NeMo icon indicating copy to clipboard operation
NeMo copied to clipboard

Slow training on Mixtral-8x22B when DP size > 1

Open sunilitggu opened this issue 10 months ago • 5 comments

Describe the bug

We are in the process of fine-tuning Mixtral-8x22b using an instruction fine-tuning dataset. The model is divided using PP=8 and TP=4. Our experiments are conducted on DGX nodes, each equipped with 8 H100 GPUs.

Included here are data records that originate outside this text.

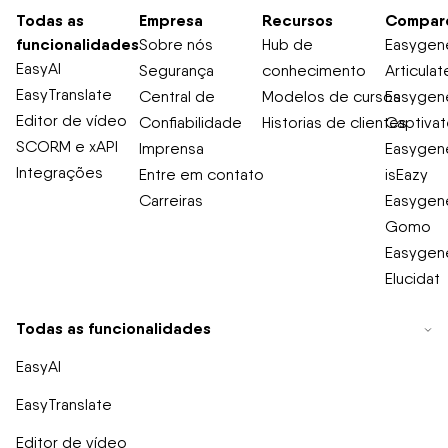
Todas as
Empresa
Recursos
Compar
funcionalidades
Sobre nós
Hub de
Easygene
EasyAI
Segurança
conhecimento
Articulat
EasyTranslate
Central de
Modelos de cursos
Easygene
Editor de vídeo
Confiabilidade
Historias de clientes
Captiva
SCORM e xAPI
Imprensa
Easygene
Integrações
Entre em contato
isEazy
Carreiras
Easygene
Gomo
Easygene
Elucidat
Todas as funcionalidades
EasyAI
EasyTranslate
Editor de vídeo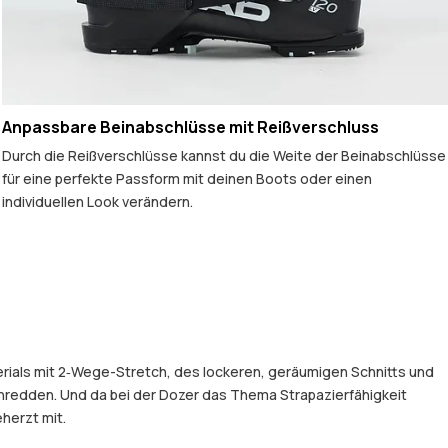
Anpassbare Beinabschlüsse mit Reißverschluss
Durch die Reißverschlüsse kannst du die Weite der Beinabschlüsse
für eine perfekte Passform mit deinen Boots oder einen
individuellen Look verändern.
rials mit 2‑Wege-Stretch, des lockeren, geräumigen Schnitts und
hredden. Und da bei der Dozer das Thema Strapazierfähigkeit
herzt mit.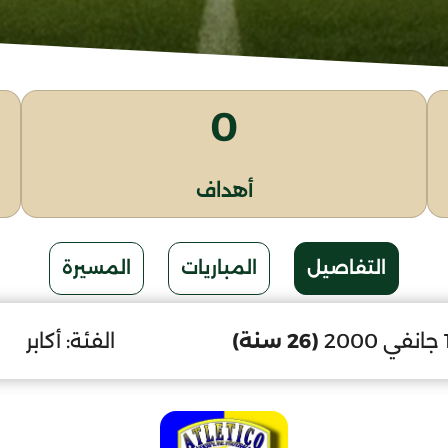
0
أهداف
التفاصيل
المباريات
المسيرة
(26 سنة)
الفئة:
أكابر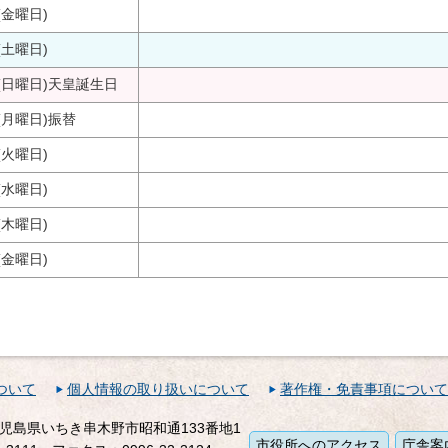
(金曜日)
(土曜日)
(日曜日)
天皇誕生日
(月曜日)
振替
(火曜日)
(水曜日)
(木曜日)
(金曜日)
ついて
個人情報の取り扱いについて
著作権・免責事項について
1 鹿児島県いちき串木野市昭和通133番地1
市役所へのアクセス
庁舎案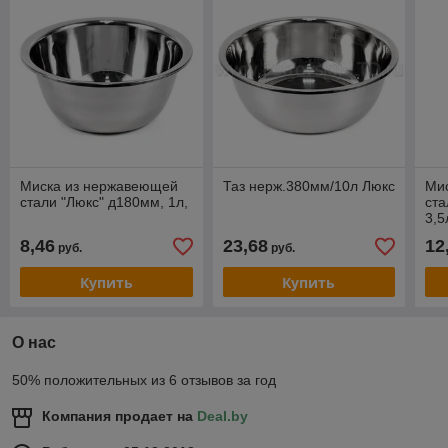
Миска из нержавеющей
Таз нерж.380мм/10л Люкс
Ми
стали "Люкс" д180мм, 1л,
ста
3,5
8,46
23,68
12
руб.
руб.
Купить
Купить
О нас
50% положительных из 6 отзывов за год
Компания продает на
Deal.by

Nodes are interconnected through a 3.2 TbPS InfiniBand.

The model was tested with various DP sizes, such as 1, 2, 4, and 8. Throughout all experiments, we maintained a Micro Batch Size of 1 and a Global Batch Size of 128; gradient accommodation occurs according to DP size.

Here are the average global batch processing times (GBPT):

#nodes=4, DP=1, GBPT = 2 sec #nodes=8, DP=2, GBPT = 10 sec #nodes=16, DP=4, GBPT = 32 sec #nodes=32, DP=8, GBPT = 36 sec

Adding more nodes exponentially increases training time.

Steps/Code to reproduce bug

TRAIN="[/vast/core42-nlp/users/sunil.sahu/dataset/v10p1_llama_temp/train_test/test.jsonl]" VALID="[/vast/core42-nlp/users/sunil.sahu/dataset/v10p1_llama_temp/train_test/test.jsonl]" TEST="[/vast/core42-nlp/users/sunil.sahu/dataset/v10p1_llama_temp/train_test/test.jsonl]" MODEL="/checkpoints/mixtral-8x22b-v0.1/nemo-checkpoints/"

VALID_NAMES="v10p1" CONCAT_SAMPLING_PROBS="[1]"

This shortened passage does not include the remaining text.